■ Description of the task ■
Would you output the lines from the one containing "[Black Instagram Icon] (514, 265)" through the final line of the entries, exactly and with pictures omitted?

Data extract section start

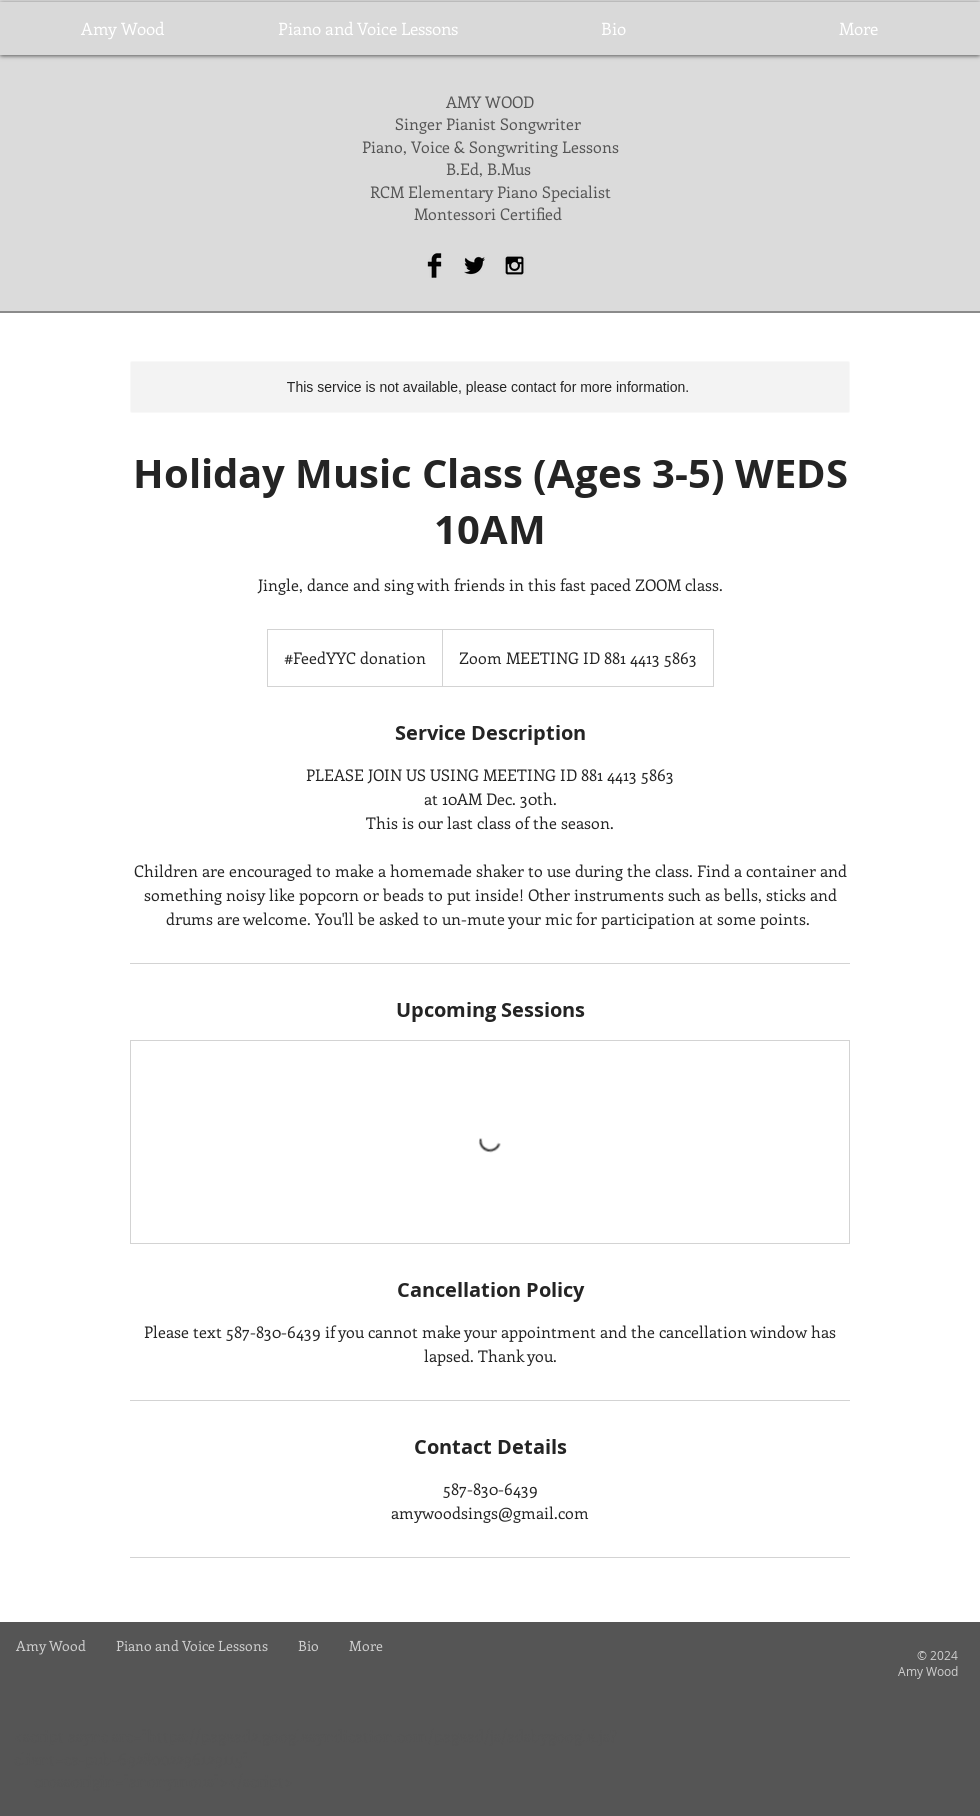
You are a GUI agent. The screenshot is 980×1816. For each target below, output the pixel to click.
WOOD (509, 101)
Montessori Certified (490, 213)
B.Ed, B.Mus (490, 168)
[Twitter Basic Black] (474, 265)
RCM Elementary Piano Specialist (490, 191)
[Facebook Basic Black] (434, 265)
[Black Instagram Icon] (514, 265)
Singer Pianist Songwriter (490, 123)
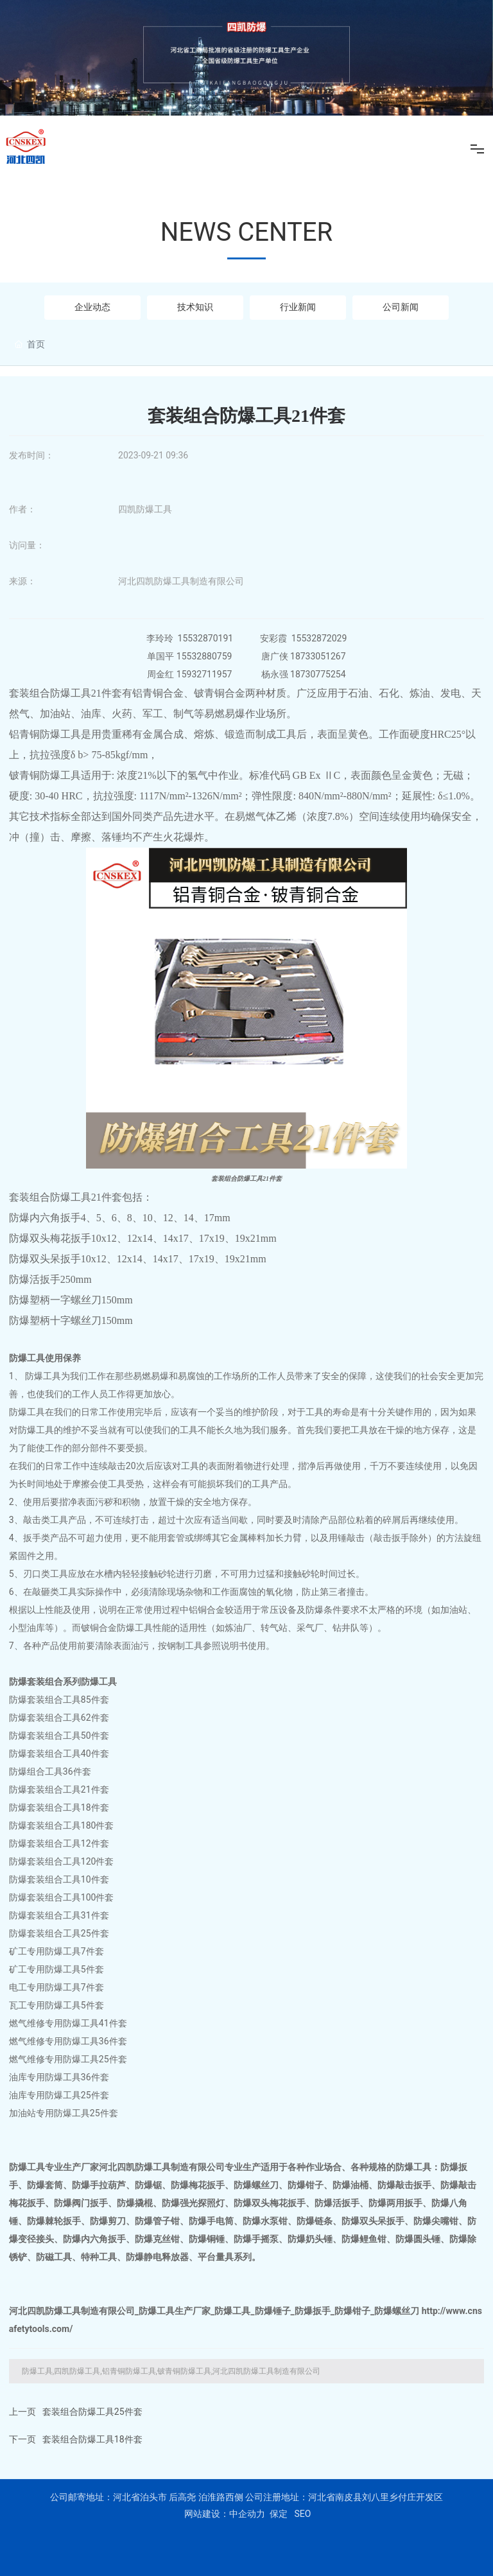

Data extract section end

■ Answer section ■
[Black Instagram Icon] (514, 265)
Singer Pianist Songwriter (490, 123)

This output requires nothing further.